RESTORE_momentum_workshop_team
RESTORE Momentum Workshop group

The RESTORE Momentum Workshop, which took place on 17th February 2020 in Berlin, brought together the RESTORE community to reflect on the progress made in the last 12 months and how to continue fulfilling the RESTORE mission in the future. There were thought provoking talks from patient advocates, Bettina Ryll (MPNE), Karolina Hanslik (EURORDIS) and Sabine Dupont (IDF-Europe), on how to make the patient voice heard among the many players in the ATMP development pipeline and the importance of clear communication between all stakeholders.

The importance of clear communication and well-defined procedural guidelines was a theme throughout the day. From the talk of Toni Cathomen (Universitätsklinikum Freiburg), we learnt about the need for clear guidelines and assays for the detection of off target effects of CRISPR/Cas9 products. Similarly, Hildegard Büning (Hanover Medical School) talked about the many barriers for AAV reaching their full potential in gene therapy methods, including the need for defined genotoxicty testing and measures for transduction efficiency and accuracy.  Johan Van Eldere, speaking on behalf of EUHA, highlighted the requirement for a new model of communication and cooperation between university treatment centres for CAR T cell therapies. Whilst Stephen Sullivan (GAiT) stressed the importance of standardisation both in the language used to describe different requirements during ATMP development and the quality control methods used for different products. Clear-cut guidelines were again a focus in the talk by Ulrike Köhl (Frauenhofer IZI), in which she stressed the importance of up to date staff training and coherence of this training and information transfer between institutes about manufacturing processes for ATMPs.

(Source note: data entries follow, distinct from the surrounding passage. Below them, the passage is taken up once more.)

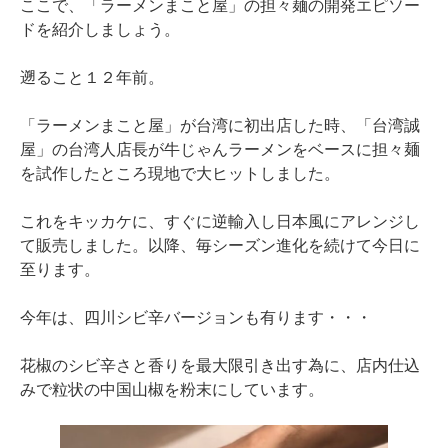
ここで、「ラーメンまこと屋」の担々麺の開発エピソー
ドを紹介しましょう。
遡ること１２年前。
「ラーメンまこと屋」が台湾に初出店した時、「台湾誠
屋」の台湾人店長が牛じゃんラーメンをベースに担々麺
を試作したところ現地で大ヒットしました。
これをキッカケに、すぐに逆輸入し日本風にアレンジし
て販売しました。以降、毎シーズン進化を続けて今日に
至ります。
今年は、四川シビ辛バージョンも有ります・・・
花椒のシビ辛さと香りを最大限引き出す為に、店内仕込
みで粒状の中国山椒を粉末にしています。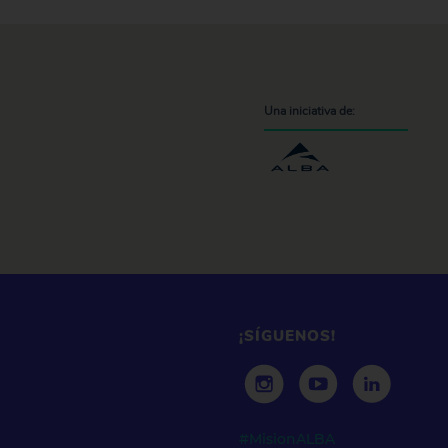
Una iniciativa de:
¡SÍGUENOS!
#MisionALBA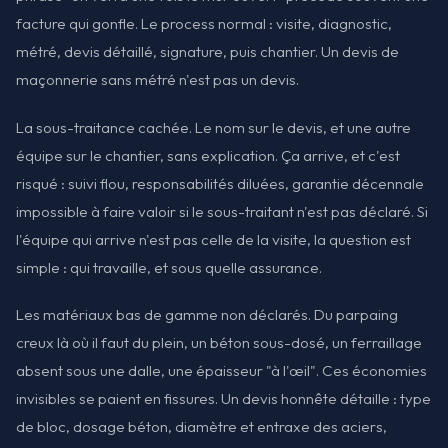
facture qui gonfle. Le process normal : visite, diagnostic,
métré, devis détaillé, signature, puis chantier. Un devis de
maçonnerie sans métré n'est pas un devis.
La sous-traitance cachée. Le nom sur le devis, et une autre
équipe sur le chantier, sans explication. Ça arrive, et c'est
risqué : suivi flou, responsabilités diluées, garantie décennale
impossible à faire valoir si le sous-traitant n'est pas déclaré. Si
l'équipe qui arrive n'est pas celle de la visite, la question est
simple : qui travaille, et sous quelle assurance.
Les matériaux bas de gamme non déclarés. Du parpaing
creux là où il faut du plein, un béton sous-dosé, un ferraillage
absent sous une dalle, une épaisseur "à l'œil". Ces économies
invisibles se paient en fissures. Un devis honnête détaille : type
de bloc, dosage béton, diamètre et entraxe des aciers,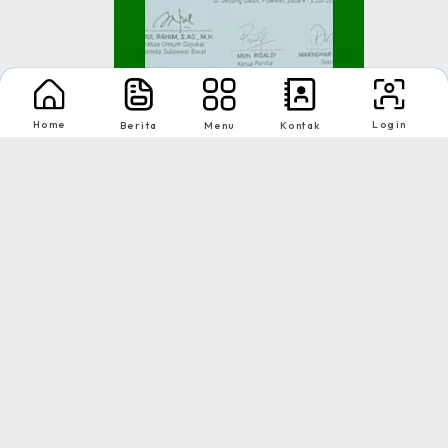
Home
Login
Berita
Menu
Kontak
Juara 2 Kategori Festi...
Gojukai Komda Sulbar
Tingkat : Se Sulawesi
Tahun : 4-5 Juli 2025
1
2
Download App Web Sekolah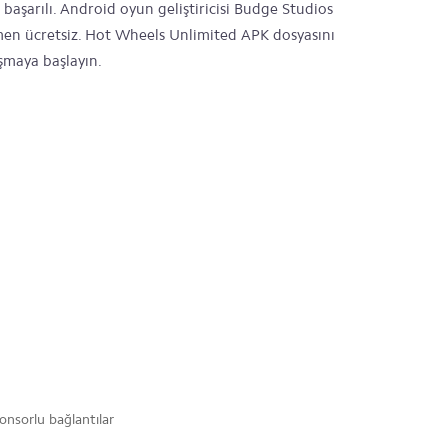
 başarılı. Android oyun geliştiricisi Budge Studios
men ücretsiz. Hot Wheels Unlimited APK dosyasını
şmaya başlayın.
onsorlu bağlantılar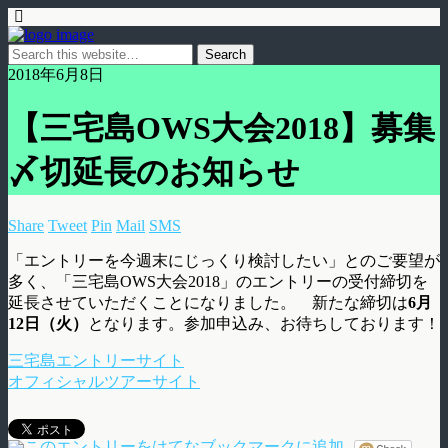
2018年6月8日
【三宅島OWS大会2018】募集
〆切延長のお知らせ
Share
Tweet
Pin
Mail
SMS
「エントリーを今週末にじっくり検討したい」とのご要望が
多く、「三宅島OWS大会2018」のエントリーの受付締切を
延長させていただくことになりました。 新たな締切は
6月
12日（火）
となります。参加申込み、お待ちしております！
三宅島エントリーサイト
オフィシャルツアーサイト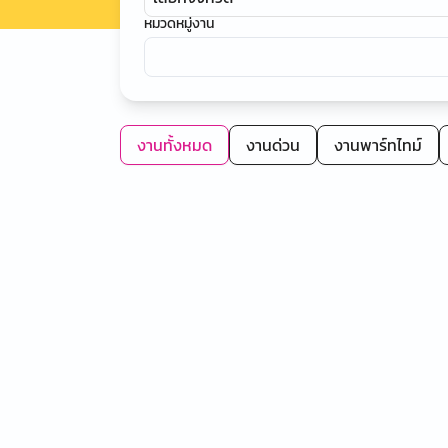
หมวดหมู่งาน
งานทั้งหมด
งานด่วน
งานพาร์ทไทม์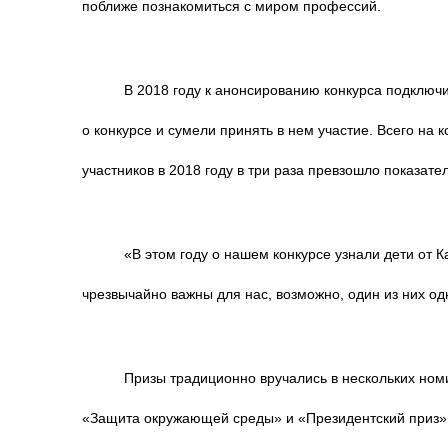
поближе познакомиться с миром профессий.
В 2018 году к анонсированию конкурса подключ
о конкурсе и сумели принять в нем участие. Всего на
участников в 2018 году в три раза превзошло показате
«В этом году о нашем конкурсе узнали дети от 
чрезвычайно важны для нас, возможно, один из них 
Призы традиционно вручались в нескольких ном
«Защита окружающей среды» и «Президентский приз».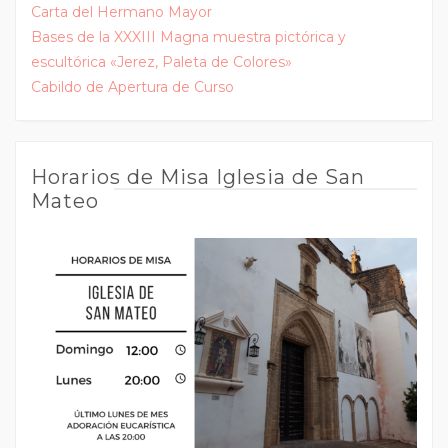
Carta del Hermano Mayor
Bases de la XXXIII Magna muestra pictórica y
escultórica «Jerez, Paleta de Colores»
Cabildo de Apertura de Curso
Horarios de Misa Iglesia de San
Mateo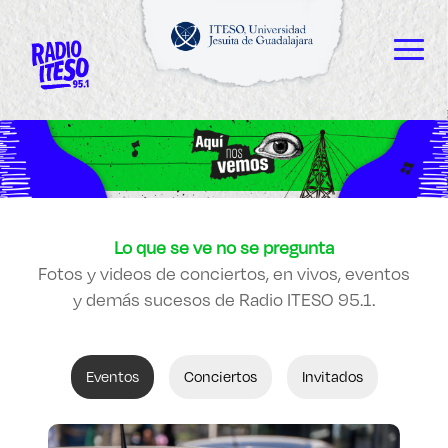
Explora sitios web, programas académicos,
actividades y noticias
ESCUCHAMOS
Diplomados
|
Lo que se ve no se pregunta
VEMOS
Fotos y videos de conciertos, en vivos, eventos
y demás sucesos de Radio ITESO 95.1.
LEEMOS
Eventos
Conciertos
Invitados
Enlaces de interés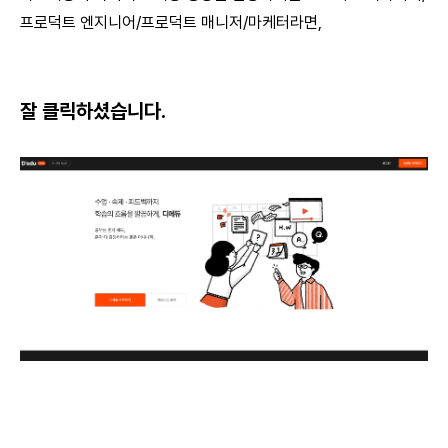
프로덕트 엔지니어/프로덕트 매니저/마케터라면,
잘 클릭하셨습니다.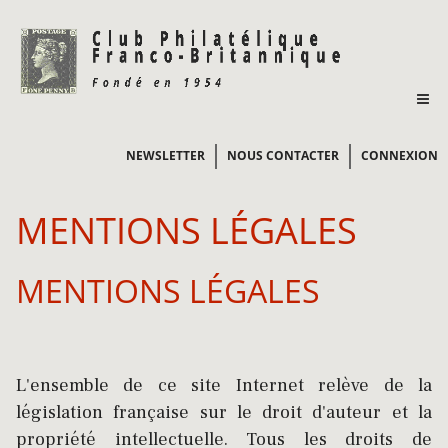
NEWSLETTER
NOUS CONTACTER
CONNEXION
MENTIONS LÉGALES
MENTIONS LÉGALES
L'ensemble de ce site Internet relève de la
législation française sur le droit d'auteur et la
propriété intellectuelle. Tous les droits de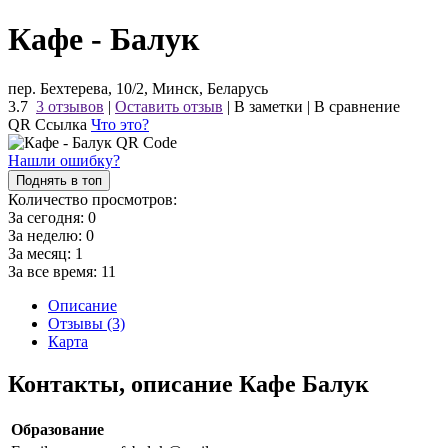
Кафе - Балук
пер. Бехтерева, 10/2, Минск, Беларусь
3.7
3 отзывов
|
Оставить отзыв
|
В заметки
|
В сравнение
QR Ссылка
Что это?
Нашли ошибку?
Поднять в топ
Количество просмотров:
За сегодня:
0
За неделю:
0
За месяц:
1
За все время:
11
Описание
Отзывы (3)
Карта
Контакты, описание Кафе Балук
Образование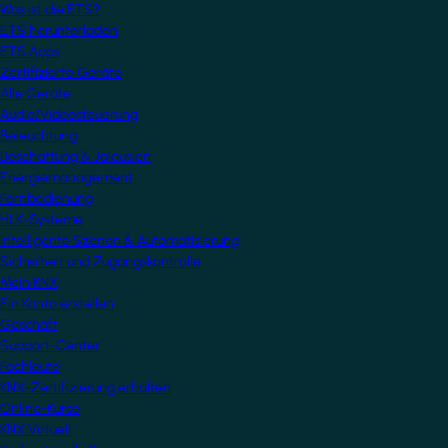
Was ist die ETS?
ETS herunterladen
ETS Apps
Zertifizierte Geräte
Alle Geräte
Audio/Videosteuerung
Beleuchtung
Beschattung & Jalousien
Energiemanagement
Fernbedienung
HLK-Systeme
Intelligente Szenen & Automatisierung
Sicherheit und Zugangskontrolle
Mein KNX
Ein Konto erstellen
Geschäft
Support-Center
Fachleute
KNX-Zertifizierung erhalten
Online-Kurse
KNX Virtuell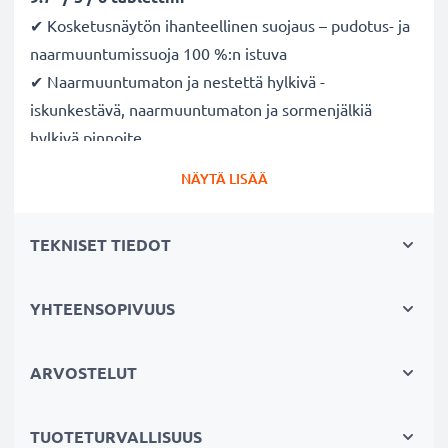
✔ Kosketusnäytön ihanteellinen suojaus – pudotus- ja
naarmuuntumissuoja 100 %:n istuva
✔ Naarmuuntumaton ja nestettä hylkivä -
iskunkestävä, naarmuuntumaton ja sormenjälkiä
hylkivä pinnoite
✔ Monikerroksinen - useista kerroksista valmistettu
NÄYTÄ LISÄÄ
lasikalvo
✔ Erittäin ohut - ohut suojalasi säilyttää
TEKNISET TIEDOT
käyttömukavuuden kosketusnäytöllä
muuttumattomana
✔ Helppo asentaa ilman kuplia - itseliimautuva, helppo
YHTEENSOPIVUUS
asentaa, voidaan poistaa ilman jälkiä
ARVOSTELUT
Näytönsuojalasi läpäisee näytön kirkkauden ja
värit
TUOTETURVALLISUUS
✔ Kirkkaus ja värit - erittäin kirkas ja läpinäkyvä,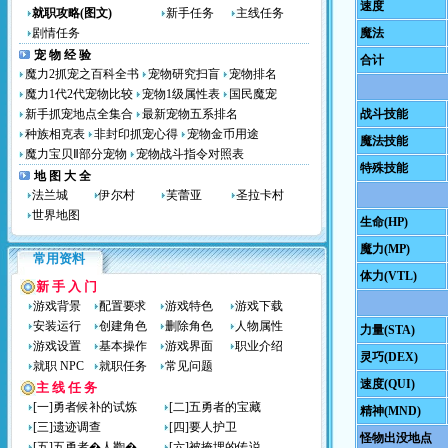
速度
就职攻略(图文)
新手任务
主线任务
剧情任务
魔法
宠 物 经 验
合计
魔力2抓宠之百科全书
宠物研究扫盲
宠物排名
魔力1代2代宠物比较
宠物1级属性表
国民魔宠
新手抓宠地点全集合
最新宠物五系排名
战斗技能
种族相克表
非封印抓宠心得
宠物金币用途
魔法技能
魔力宝贝Ⅱ部分宠物
宠物战斗指令对照表
特殊技能
地 图 大 全
法兰城
伊尔村
芙蕾亚
圣拉卡村
世界地图
生命(HP)
魔力(MP)
常用资料
体力(VTL)
新 手 入 门
游戏背景
配置要求
游戏特色
游戏下载
安装运行
创建角色
删除角色
人物属性
力量(STA)
游戏设置
基本操作
游戏界面
职业介绍
灵巧(DEX)
就职 NPC
就职任务
常见问题
速度(QUI)
主 线 任 务
[一]勇者候补的试炼
[二]五勇者的宝藏
精神(MND)
[三]遗迹调查
[四]要人护卫
怪物出没地点
[五]五勇者�人鞫�
[六]被掩埋的传说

A joint survey by CARAT and RESTORE, presented by Michel Apel (Miltenyi) is investigating the views of professionals on ethical, regulatory and technological obstacles for the translation of Advanced Therapies. The results are still coming in (if you want to participate please click here), but already trends are emerging about areas in which more information and clarity is required.

Finally, more than 80% of European citizens support the idea that EU member states should be funding innovation and enabling technologies for Advanced Therapies (preliminary results from survey by RESTORE, presented by Gady Goldsobel). A strong indication to the politicians that healthcare is important to EU citizens and should not be neglected in future budget plans. Perhaps information that is not currently being communicated between the general public and the political sphere and an area where RESTORE hopes to close this communication gap.

The issue of bringing Advanced Therapies to the market is a tricky one. There are a huge number of technical, scientific and economic barriers that must be overcome in order to make Advanced Therapy Medicinal Products (ATMPs) available to all those in need. As was evident from the discussions between speakers and audience members, breaking down these barriers will be no mean feat. However, this is the mission RESTORE set out to fulfil just under 1 year ago, to make the promise of Advanced Therapies a reality for all patients in need to ensure their implementation into clinical practice as affordable, standard of care therapy and to thereby enhance patient outcome with a high impact on European society and economy. RESTORE coordinator, Hans-Dieter Volk (Charité Universitätsmedizin Berlin) summarised the event in his closing remarks “with the enthusiasm and backing of the RESTORE community, we continue to learn and evolve and so will continue to build up a European ecosystem to bolster innovation, communication and translation within the complex realm of Advanced Therapies”.